Bamboo houses – bamboo buildings z gas station


More and more, bamboo houses are becoming the next trend in homebuilding as we continue to search for ways to replace traditional building materials with renewable sources that can do the job as well or better. Humans have been utilizing bamboo as a construction material for millennia as it is light but very strong, extremely resilient to shear forces like those of earthquakes and hurricanes, and grows back very rapidly once harvested.

Then we became enamored with wood, steel, and concrete as the preferred building materials as man endeavored to build homes and buildings that would last longer, provide better protection from the elements, and reach higher into the sky. But over the last 15 years or so, bamboo is experiencing a comeback as a building material for houses as emerging technologies have made bamboo much more resilient to water, insects, and funguses which compromise the inherent structural integrity of the material.
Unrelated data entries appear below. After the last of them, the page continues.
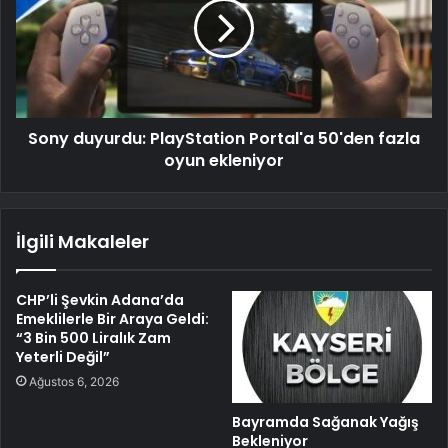
Sony duyurdu: PlayStation Portal'a 50'den fazla
oyun ekleniyor
İlgili Makaleler
CHP’li Şevkin Adana’da
Emeklilerle Bir Araya Geldi:
“3 Bin 500 Liralık Zam
Yeterli Değil”
Ağustos 6, 2026
Bayramda Sağanak Yağış
Bekleniyor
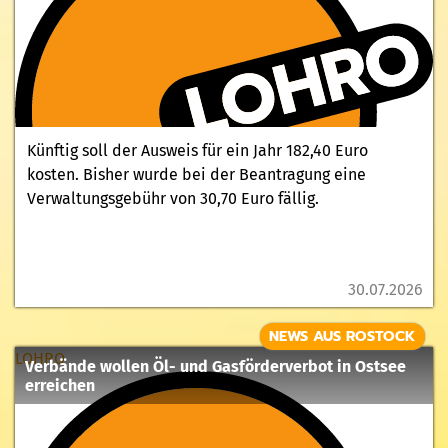
Künftig soll der Ausweis für ein Jahr 182,40 Euro
kosten. Bisher wurde bei der Beantragung eine
Verwaltungsgebühr von 30,70 Euro fällig.
30.07.2026
NEWS AUS ROSTOCK
LOHRO
Verbände wollen Öl- und Gasförderverbot in Ostsee
erreichen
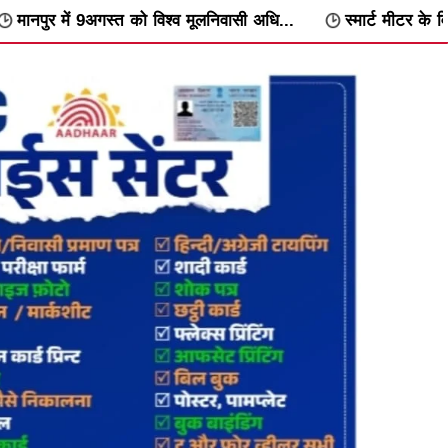
 विश्व मूलनिवासी अधि...
स्मार्ट मीटर के विरोध में वार्डवार अभिया...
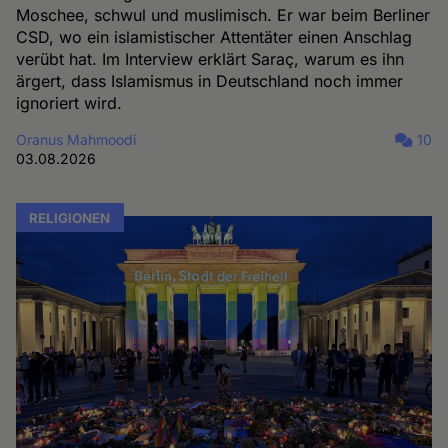
Moschee, schwul und muslimisch. Er war beim Berliner
CSD, wo ein islamistischer Attentäter einen Anschlag
verübt hat. Im Interview erklärt Saraç, warum es ihn
ärgert, dass Islamismus in Deutschland noch immer
ignoriert wird.
Oranus Mahmoodi
10
03.08.2026
RELIGIONEN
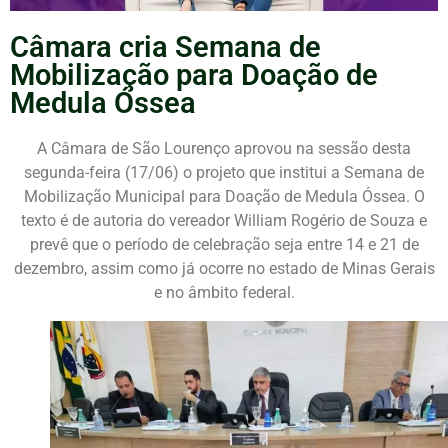
Câmara cria Semana de
Mobilização para Doação de
Medula Óssea
A Câmara de São Lourenço aprovou na sessão desta
segunda-feira (17/06) o projeto que institui a Semana de
Mobilização Municipal para Doação de Medula Óssea. O
texto é de autoria do vereador William Rogério de Souza e
prevê que o período de celebração seja entre 14 e 21 de
dezembro, assim como já ocorre no estado de Minas Gerais
e no âmbito federal.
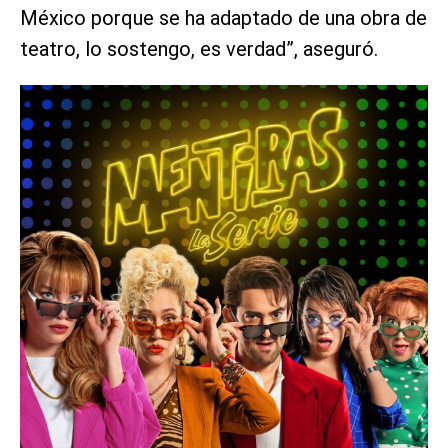
México porque se ha adaptado de una obra de
teatro, lo sostengo, es verdad”, aseguró.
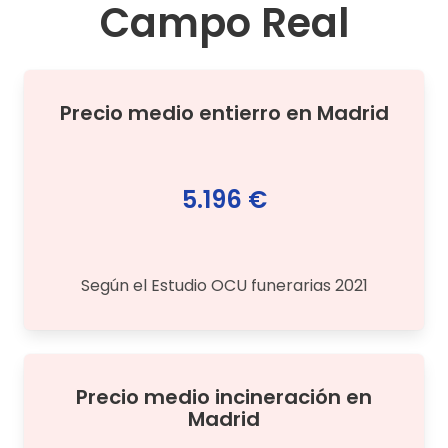
Campo Real
Precio medio
entierro
en
Madrid
5.196 €
Según el Estudio OCU funerarias 2021
Precio medio
incineración
en
Madrid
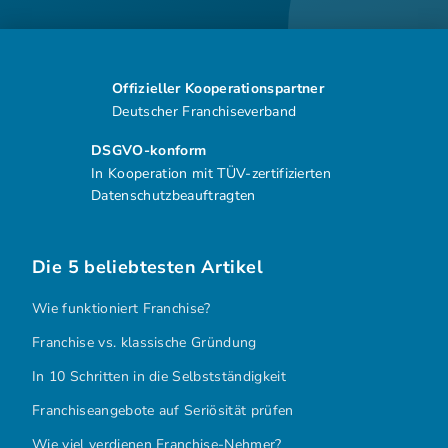
Offizieller Kooperationspartner
Deutscher Franchiseverband
DSGVO-konform
In Kooperation mit TÜV-zertifizierten
Datenschutzbeauftragten
Die 5 beliebtesten Artikel
Wie funktioniert Franchise?
Franchise vs. klassische Gründung
In 10 Schritten in die Selbstständigkeit
Franchiseangebote auf Seriösität prüfen
Wie viel verdienen Franchise-Nehmer?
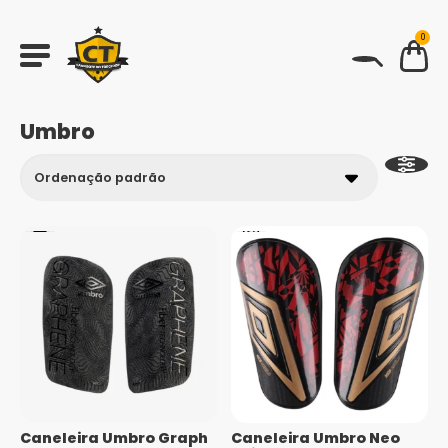
0
BUSCAR
Umbro
Caneleira Umbro Graph
Caneleira Umbro Neo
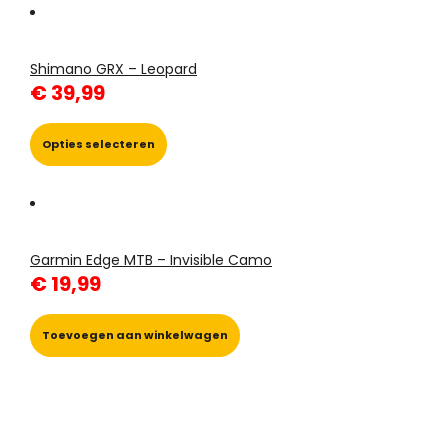
Shimano GRX – Leopard
€
39,99
Dit
product
Opties selecteren
heeft
meerdere
variaties.
Deze
optie
Garmin Edge MTB – Invisible Camo
kan
€
19,99
gekozen
worden
op
Toevoegen aan winkelwagen
de
productpagina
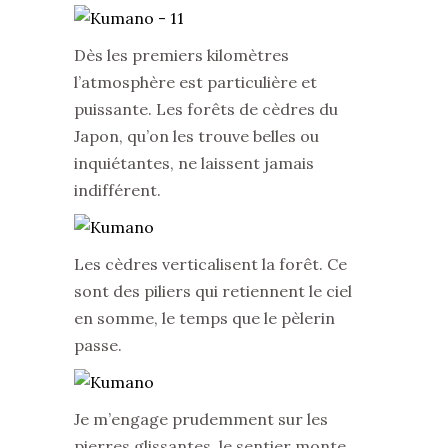
Dès les premiers kilomètres
l’atmosphère est particulière et
puissante. Les forêts de cèdres du
Japon, qu’on les trouve belles ou
inquiétantes, ne laissent jamais
indifférent.
Les cèdres verticalisent la forêt. Ce
sont des piliers qui retiennent le ciel
en somme, le temps que le pèlerin
passe.
Je m’engage prudemment sur les
pierres glissantes, le sentier monte,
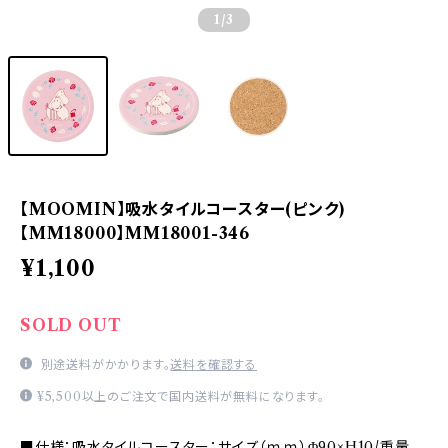
1
/3
【MOOMIN】吸水タイルコースター(ピンク)
【MM18000】MM18001-346
¥1,100
SOLD OUT
別途送料がかかります。
送料を確認する
¥5,500以上のご注文で国内送料が無料になります。
■仕様：吸水タイルコースター：サイズ（ｍｍ）Φ90×H10/重量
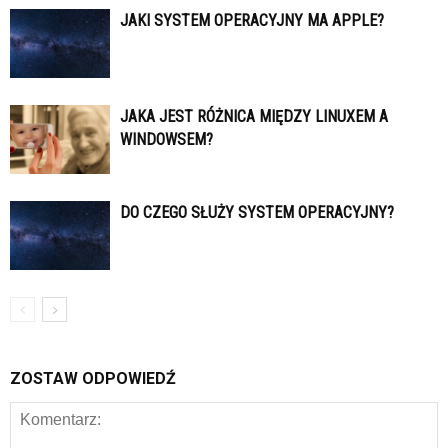
JAKI SYSTEM OPERACYJNY MA APPLE?
JAKA JEST RÓŻNICA MIĘDZY LINUXEM A
WINDOWSEM?
DO CZEGO SŁUŻY SYSTEM OPERACYJNY?
ZOSTAW ODPOWIEDŹ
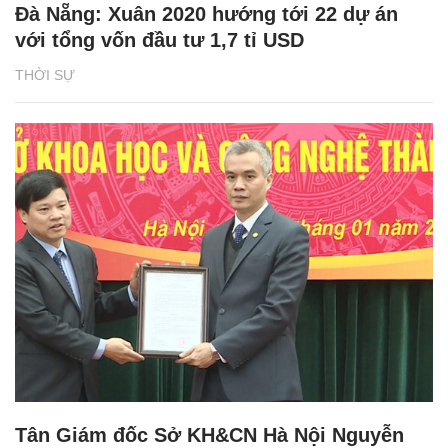
Đà Nẵng: Xuân 2020 hướng tới 22 dự án
với tổng vốn đầu tư 1,7 tỉ USD
THỜI SỰ
Tân Giám đốc Sở KH&CN Hà Nội Nguyễn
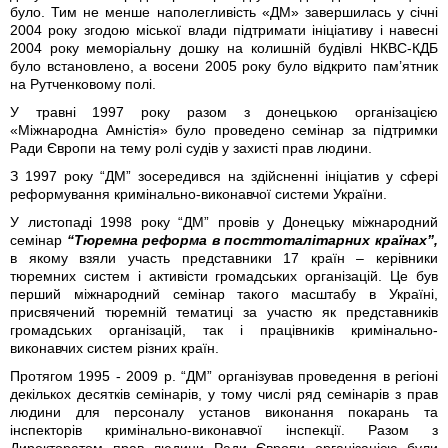
було. Тим не менше наполегливість «ДМ» завершилась у січні
2004 року згодою міської влади підтримати ініціативу і навесні
2004 року меморіальну дошку на колишній будівлі НКВС-КДБ
було встановлено, а восени 2005 року було відкрито пам’ятник
на Рутченковому полі.
У травні 1997 року разом з донецькою організацією
«Міжнародна Амністія» було проведено семінар за підтримки
Ради Європи на тему ролі судів у захисті прав людини.
З 1997 року “ДМ” зосередився на здійсненні ініціатив у сфері
реформування кримінально-виконавчої системи України.
У листопаді 1998 року “ДМ” провів у Донецьку міжнародний
семінар
“Тюремна реформа в посттоталітарних країнах”,
в якому взяли участь представники 17 країн – керівники
тюремних систем і активісти громадських організацій. Це був
перший міжнародний семінар такого масштабу в Україні,
присвячений тюремній тематиці за участю як представників
громадських організацій, так і працівників кримінально-
виконавчих систем різних країн.
Протягом 1995 - 2009 р. “ДМ” організував проведення в регіоні
декількох десятків семінарів, у тому числі ряд семінарів з прав
людини для персоналу установ виконання покарань та
інспекторів кримінально-виконавчої інспекції. Разом з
Some Bamboo Facts

• On average, it takes an acre of hardwood forest to build a typical American home and that forest takes at least 40 years to regenerate. The same home can be built with a quarter of an acre of bamboo and that quarter acre regenerates in about a year.

In the middle part of the twentieth century, earthquake-prone countries such as Colombia and Costa Rica moved away from traditional bamboo houses and began building homes with modern materials such as wood and concrete with disastrous results.

In April 1991, a 7.5 magnitude earthquake struck Costa Rica. The epicenter of the quake was directly under 20 bamboo homes that had been constructed as a test project for the Costa Rican government which was taking a fresh look at bamboo as a sustainable building material. The earthquake leveled scores of homes and hotels that had been constructed with concrete and rebar but the 20 bamboo homes in the test project suffered no structural damage. This incident not only vindicated the Costa Rican government’s decision to fund the project but also helped bamboo houses gain popularity in other regions where bamboo was not a traditional building material.

Due to restrictions imposed by the International Congress of Building Codes, it is difficult to construct test projects of larger, multi-story buildings. The ICBO has never established engineering criteria for the structural use of bamboo. But interest in bamboo as a renewable and sustainable building material is growing as more and more people are looking to build homes that are not only unique but also environmentally responsible.

In Hawaii, engineers and developers have been working with local governments in an effort to rethink building code restrictions on appropriate homebuilding materials. They hope to use indigenous species of bamboo for the construction of some new homes and preliminary testing results have been sent to the ICBO for approval. If the ICBO approves and local officials amend current building codes, it’s likely that Hawaii will be the first American state to allow bamboo construction. The buzz about bamboo house construction has begun on the mainland as well. In California, several progressive "green" architects have begun experimenting with bamboo as a viable construction alternative and people are taking notice.

The bamboo house trend is still in its infancy in the U.S. and there are many hurdles to overcome before bamboo can become widely accepted as a practical alternative to hardwood construction, but momentum is building as architects, contractors and consumers become more aware of the emergence of bamboo as an economical and environmentally responsible construction material.